The other lifeline – and Lesley’s face lights up when she begins to talk about them – is the friends she has made through her involvement with Cambridge Breast Cancer Appeal’s Fashion Show held in the Grand Arcade. Lesley saw the event - which raises money for Addenbrooke’s Breast Cancer Unit and features breast cancer survivors as catwalk models - on Facebook, and mustered up the courage to get in touch.
“I initially offered to help because I wanted a distraction from the cancer. It was so nice to meet other ladies of a similar age to me who had been through breast cancer,” she enthuses. “It was somewhere where it was okay to have bad days, where these weren’t considered to be a weakness or ungratefulness. Somewhere that I could be Lesley that had experienced the most horrific thing I had ever had to deal with and which would often be in the forefront of my thoughts.”
As her friendships grew, so did her confidence, and Lesley found herself on the catwalk, arm in arm with husband Chris, stepping out to a sea of encouraging faces.
“It was an amazing experience. We had hair and makeup done and I wore the most beautiful sequinned Phase Eight dress, plus stunning underwear from Rigby & Peller which made me feel amazing. The atmosphere was something else; you could really feel the love.”
When Lesley takes to the runway this month, it will be her third year sharing the spotlight with the models who – along with her family – she credits with bringing her back from the abyss.

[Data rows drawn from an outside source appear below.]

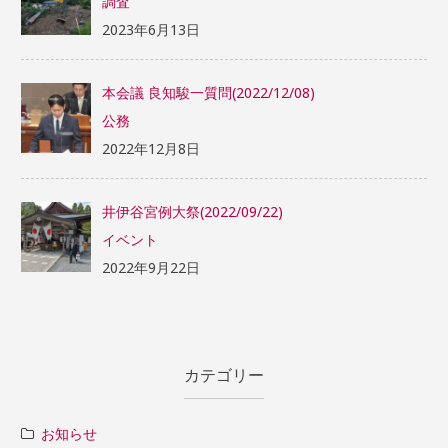
調査
2023年6月13日
本会議 良知駿一質問(2022/12/08)
公務
2022年12月8日
井伊谷宮例大祭(2022/09/22)
イベント
2022年9月22日
カテゴリー
お知らせ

“These brave ladies helped me find my feet again. They understand that if you get a headache, in your mind, it’s brain metastases. Cancer never really goes away; you always feel like you’re just waiting for it to return. You’re never the same once you’ve had it, but at least now I have a group of friends who understand what I’ve been through and vice versa. That is such a precious thing.”
Diary date. . .
Cambridge Breast Cancer Appeal Fashion Show takes place at Grand Arcade on October 17. The showcase of autumn/winter 19 trends was founded six years ago by Natalie Emuss, following her own breast cancer diagnosis in 2013. Last year’s show raised over £11,000 for Addenbrooke’s Breast Cancer Unit. Buy tickets at cambridgebreastcancerappeal.com or pop into Rigby & Peller, Grand Arcade, Cambridge, which is the main sponsor.